Exercise requirements: Gather all lines in the entries that include the word "Stanozolol".

Material provided:
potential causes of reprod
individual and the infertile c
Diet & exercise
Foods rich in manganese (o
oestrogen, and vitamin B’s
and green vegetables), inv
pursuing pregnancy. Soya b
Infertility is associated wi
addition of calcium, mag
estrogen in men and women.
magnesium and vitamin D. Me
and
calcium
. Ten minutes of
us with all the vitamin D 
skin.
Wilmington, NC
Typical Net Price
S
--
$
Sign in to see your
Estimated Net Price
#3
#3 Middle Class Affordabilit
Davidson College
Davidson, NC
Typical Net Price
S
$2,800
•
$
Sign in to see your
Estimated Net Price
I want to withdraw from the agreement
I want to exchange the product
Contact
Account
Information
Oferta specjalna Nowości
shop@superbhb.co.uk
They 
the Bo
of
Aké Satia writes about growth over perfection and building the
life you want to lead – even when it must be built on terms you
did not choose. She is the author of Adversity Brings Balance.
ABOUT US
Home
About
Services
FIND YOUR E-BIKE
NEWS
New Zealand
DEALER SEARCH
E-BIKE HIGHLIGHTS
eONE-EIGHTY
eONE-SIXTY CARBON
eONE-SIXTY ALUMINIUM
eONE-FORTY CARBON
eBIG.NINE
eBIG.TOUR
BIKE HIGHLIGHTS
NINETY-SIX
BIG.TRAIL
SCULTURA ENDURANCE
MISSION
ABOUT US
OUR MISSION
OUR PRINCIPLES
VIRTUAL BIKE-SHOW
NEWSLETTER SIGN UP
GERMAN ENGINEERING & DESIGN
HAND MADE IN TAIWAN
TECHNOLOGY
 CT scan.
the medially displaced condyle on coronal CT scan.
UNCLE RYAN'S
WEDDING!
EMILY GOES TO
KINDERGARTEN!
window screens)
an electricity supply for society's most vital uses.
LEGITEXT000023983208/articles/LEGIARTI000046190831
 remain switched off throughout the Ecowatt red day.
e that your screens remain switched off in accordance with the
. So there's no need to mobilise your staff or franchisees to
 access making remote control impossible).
---
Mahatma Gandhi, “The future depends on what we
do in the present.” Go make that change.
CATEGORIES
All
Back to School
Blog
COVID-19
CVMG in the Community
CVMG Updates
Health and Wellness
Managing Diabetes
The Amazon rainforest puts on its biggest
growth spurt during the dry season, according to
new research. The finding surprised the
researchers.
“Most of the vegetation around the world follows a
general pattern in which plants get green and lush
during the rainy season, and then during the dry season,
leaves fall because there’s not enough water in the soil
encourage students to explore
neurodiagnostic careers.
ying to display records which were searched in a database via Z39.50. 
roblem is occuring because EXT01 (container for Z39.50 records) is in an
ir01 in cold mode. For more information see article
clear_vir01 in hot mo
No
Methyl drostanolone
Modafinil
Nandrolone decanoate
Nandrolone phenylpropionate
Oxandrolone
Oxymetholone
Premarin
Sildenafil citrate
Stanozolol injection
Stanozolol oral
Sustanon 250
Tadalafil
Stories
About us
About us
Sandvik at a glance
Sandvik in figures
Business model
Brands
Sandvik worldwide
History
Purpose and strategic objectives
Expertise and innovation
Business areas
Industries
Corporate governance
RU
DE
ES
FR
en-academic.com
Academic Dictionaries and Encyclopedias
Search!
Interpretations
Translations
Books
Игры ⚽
...
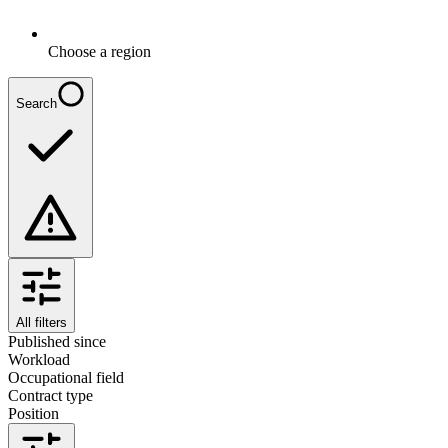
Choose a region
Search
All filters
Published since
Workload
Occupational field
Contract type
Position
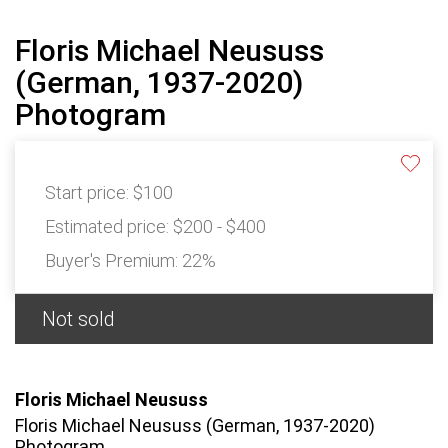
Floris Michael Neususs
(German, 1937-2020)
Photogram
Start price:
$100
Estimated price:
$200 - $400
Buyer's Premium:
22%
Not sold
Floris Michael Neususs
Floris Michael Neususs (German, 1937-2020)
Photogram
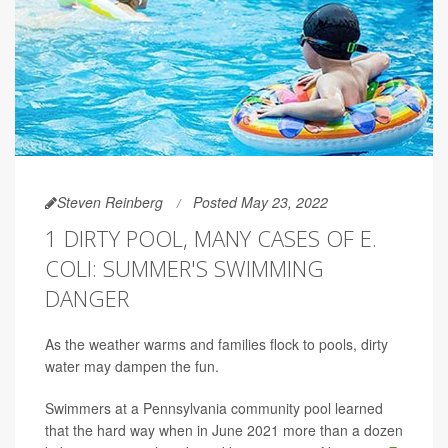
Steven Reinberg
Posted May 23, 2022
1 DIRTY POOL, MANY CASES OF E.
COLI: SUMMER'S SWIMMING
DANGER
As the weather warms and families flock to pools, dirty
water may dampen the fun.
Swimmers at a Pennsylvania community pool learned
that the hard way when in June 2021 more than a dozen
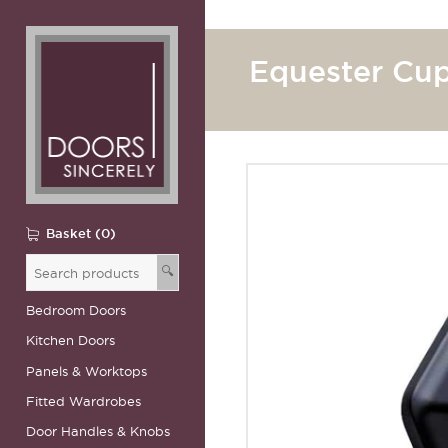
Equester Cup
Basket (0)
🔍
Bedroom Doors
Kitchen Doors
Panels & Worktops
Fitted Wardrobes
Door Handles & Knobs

Written solution:
Stanozolol injection
Stanozolol oral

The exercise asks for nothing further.